Supplied material below:

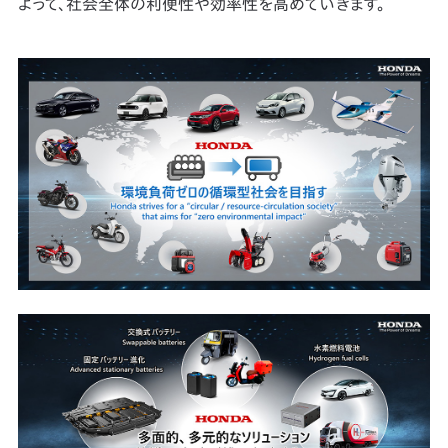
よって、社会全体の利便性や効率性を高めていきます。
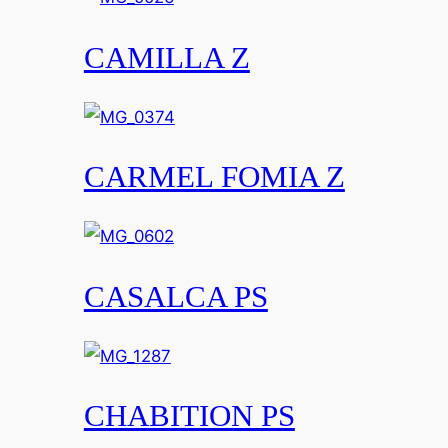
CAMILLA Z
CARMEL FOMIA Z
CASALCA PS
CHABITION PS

End of Supplied material.
Supplied material below:

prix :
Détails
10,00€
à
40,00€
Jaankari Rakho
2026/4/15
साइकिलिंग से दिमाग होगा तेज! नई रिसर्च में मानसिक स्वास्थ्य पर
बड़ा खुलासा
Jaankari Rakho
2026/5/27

End of Supplied material.

[Your instructions]
Please return the material above only from the line that holds "よって、社会全体の利便性や効率性を高めていきます。" through the line that holds "CHABITION PS", exactly as it stands, ends included and pictures omitted.

[Task output]
よって、社会全体の利便性や効率性を高めていきます。
CAMILLA Z
CARMEL FOMIA Z
CASALCA PS
CHABITION PS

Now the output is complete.